| Working data |
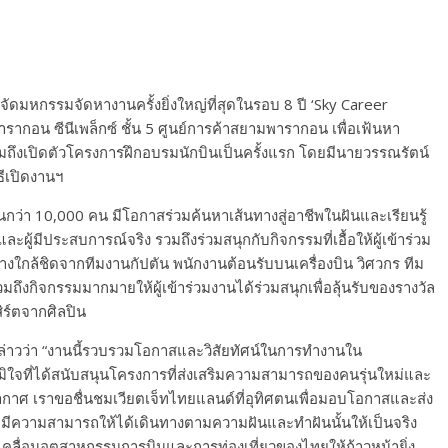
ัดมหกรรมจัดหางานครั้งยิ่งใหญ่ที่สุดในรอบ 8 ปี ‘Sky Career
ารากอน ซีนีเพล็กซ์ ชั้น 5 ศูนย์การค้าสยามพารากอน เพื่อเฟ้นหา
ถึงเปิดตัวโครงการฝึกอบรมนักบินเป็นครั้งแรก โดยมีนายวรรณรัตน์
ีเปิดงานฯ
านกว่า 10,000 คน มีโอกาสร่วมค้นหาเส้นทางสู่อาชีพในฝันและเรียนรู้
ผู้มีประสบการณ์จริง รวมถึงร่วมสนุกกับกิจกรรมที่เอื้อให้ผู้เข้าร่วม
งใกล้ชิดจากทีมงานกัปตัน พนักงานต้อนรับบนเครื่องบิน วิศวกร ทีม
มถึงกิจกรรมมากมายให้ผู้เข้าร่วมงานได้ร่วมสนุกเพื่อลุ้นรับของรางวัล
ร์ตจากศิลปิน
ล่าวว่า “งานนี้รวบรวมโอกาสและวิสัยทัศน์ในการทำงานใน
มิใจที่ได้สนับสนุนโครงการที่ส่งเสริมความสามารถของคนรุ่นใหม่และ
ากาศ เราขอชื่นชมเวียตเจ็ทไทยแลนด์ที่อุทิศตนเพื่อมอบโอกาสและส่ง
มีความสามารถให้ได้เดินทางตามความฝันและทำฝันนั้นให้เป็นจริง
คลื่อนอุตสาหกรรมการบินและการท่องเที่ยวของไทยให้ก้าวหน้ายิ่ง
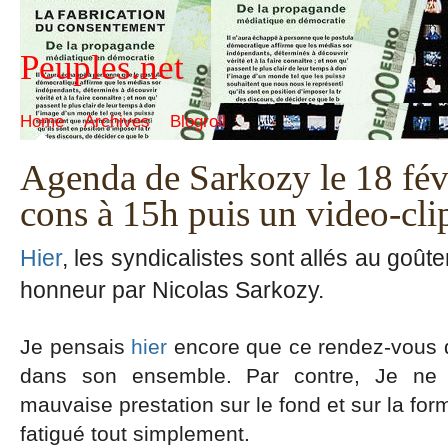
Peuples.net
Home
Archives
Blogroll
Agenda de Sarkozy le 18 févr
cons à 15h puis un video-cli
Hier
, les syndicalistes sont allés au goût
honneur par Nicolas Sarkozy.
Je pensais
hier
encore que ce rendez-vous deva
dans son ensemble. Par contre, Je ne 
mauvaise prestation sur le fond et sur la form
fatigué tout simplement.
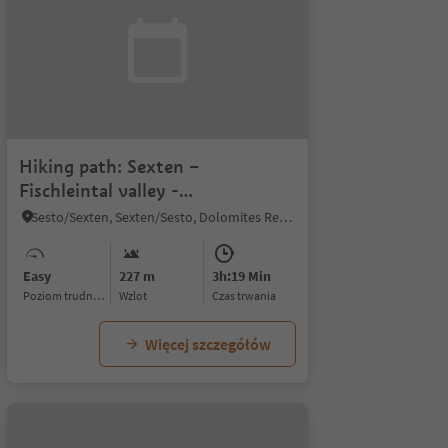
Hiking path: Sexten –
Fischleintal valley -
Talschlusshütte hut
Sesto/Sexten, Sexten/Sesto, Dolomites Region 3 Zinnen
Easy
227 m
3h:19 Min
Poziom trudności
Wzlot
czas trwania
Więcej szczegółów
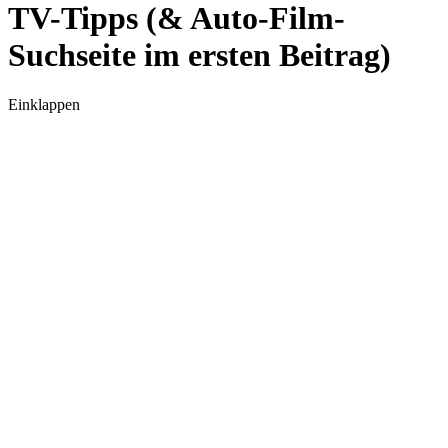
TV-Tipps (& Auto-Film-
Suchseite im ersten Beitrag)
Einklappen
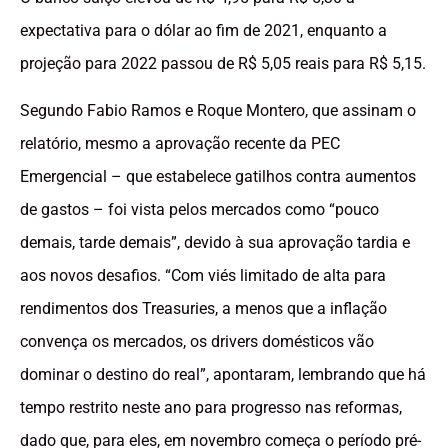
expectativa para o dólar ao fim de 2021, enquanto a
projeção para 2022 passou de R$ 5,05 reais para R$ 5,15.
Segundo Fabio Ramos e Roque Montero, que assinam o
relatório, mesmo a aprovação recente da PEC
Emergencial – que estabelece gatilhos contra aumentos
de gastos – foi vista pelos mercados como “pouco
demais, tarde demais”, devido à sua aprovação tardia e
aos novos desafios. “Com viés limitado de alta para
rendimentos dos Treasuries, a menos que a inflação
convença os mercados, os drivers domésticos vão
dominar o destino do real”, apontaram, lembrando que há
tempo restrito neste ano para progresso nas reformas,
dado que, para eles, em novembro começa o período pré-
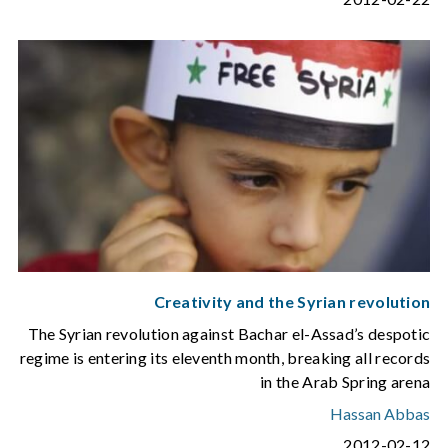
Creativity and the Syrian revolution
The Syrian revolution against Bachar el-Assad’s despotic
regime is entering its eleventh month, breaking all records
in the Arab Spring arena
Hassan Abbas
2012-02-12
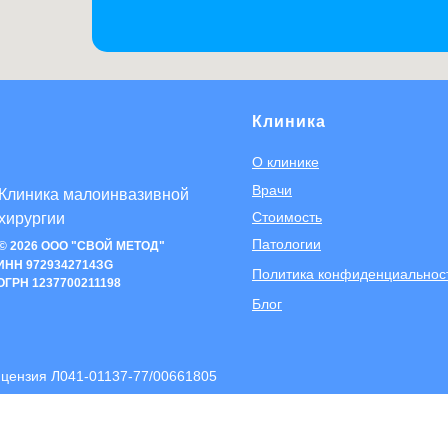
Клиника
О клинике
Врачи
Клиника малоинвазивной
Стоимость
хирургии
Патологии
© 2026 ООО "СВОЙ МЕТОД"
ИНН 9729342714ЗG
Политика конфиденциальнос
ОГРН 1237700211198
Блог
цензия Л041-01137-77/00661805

| Exercise objective |
Reproduce every entry above in full and exactly, though not its pictures.

| Solution for this problem |
ัดมหกรรมจัดหางานครั้งยิ่งใหญ่ที่สุดในรอบ 8 ปี ‘Sky Career
ารากอน ซีนีเพล็กซ์ ชั้น 5 ศูนย์การค้าสยามพารากอน เพื่อเฟ้นหา
ถึงเปิดตัวโครงการฝึกอบรมนักบินเป็นครั้งแรก โดยมีนายวรรณรัตน์
ีเปิดงานฯ
านกว่า 10,000 คน มีโอกาสร่วมค้นหาเส้นทางสู่อาชีพในฝันและเรียนรู้
ผู้มีประสบการณ์จริง รวมถึงร่วมสนุกกับกิจกรรมที่เอื้อให้ผู้เข้าร่วม
งใกล้ชิดจากทีมงานกัปตัน พนักงานต้อนรับบนเครื่องบิน วิศวกร ทีม
มถึงกิจกรรมมากมายให้ผู้เข้าร่วมงานได้ร่วมสนุกเพื่อลุ้นรับของรางวัล
ร์ตจากศิลปิน
ล่าวว่า “งานนี้รวบรวมโอกาสและวิสัยทัศน์ในการทำงานใน
มิใจที่ได้สนับสนุนโครงการที่ส่งเสริมความสามารถของคนรุ่นใหม่และ
ากาศ เราขอชื่นชมเวียตเจ็ทไทยแลนด์ที่อุทิศตนเพื่อมอบโอกาสและส่ง
มีความสามารถให้ได้เดินทางตามความฝันและทำฝันนั้นให้เป็นจริง
คลื่อนอุตสาหกรรมการบินและการท่องเที่ยวของไทยให้ก้าวหน้ายิ่ง
Peuples.net
Home
Archives
Blogroll
Agenda de Sarkozy le 18 févr
cons à 15h puis un video-cli
Hier
, les syndicalistes sont allés au goût
honneur par Nicolas Sarkozy.
Je pensais
hier
encore que ce rendez-vous deva
dans son ensemble. Par contre, Je ne 
mauvaise prestation sur le fond et sur la form
fatigué tout simplement.
Hiking path: Sexten –
Fischleintal valley -
Talschlusshütte hut
Sesto/Sexten, Sexten/Sesto, Dolomites Region 3 Zinnen
Easy
227 m
3h:19 Min
Poziom trudności
Wzlot
czas trwania
Więcej szczegółów
TV-Tipps (& Auto-Film-
Suchseite im ersten Beitrag)
Einklappen
expectativa para o dólar ao fim de 2021, enquanto a
projeção para 2022 passou de R$ 5,05 reais para R$ 5,15.
Segundo Fabio Ramos e Roque Montero, que assinam o
relatório, mesmo a aprovação recente da PEC
Emergencial – que estabelece gatilhos contra aumentos
de gastos – foi vista pelos mercados como “pouco
demais, tarde demais”, devido à sua aprovação tardia e
aos novos desafios. “Com viés limitado de alta para
rendimentos dos Treasuries, a menos que a inflação
convença os mercados, os drivers domésticos vão
dominar o destino do real”, apontaram, lembrando que há
tempo restrito neste ano para progresso nas reformas,
dado que, para eles, em novembro começa o período pré-
Creativity and the Syrian revolution
The Syrian revolution against Bachar el-Assad’s despotic
regime is entering its eleventh month, breaking all records
in the Arab Spring arena
Hassan Abbas
2012-02-12
Клиника
О клинике
Врачи
Клиника малоинвазивной
Стоимость
хирургии
Патологии
© 2026 ООО "СВОЙ МЕТОД"
ИНН 9729342714ЗG
Политика конфиденциальнос
ОГРН 1237700211198
Блог
цензия Л041-01137-77/00661805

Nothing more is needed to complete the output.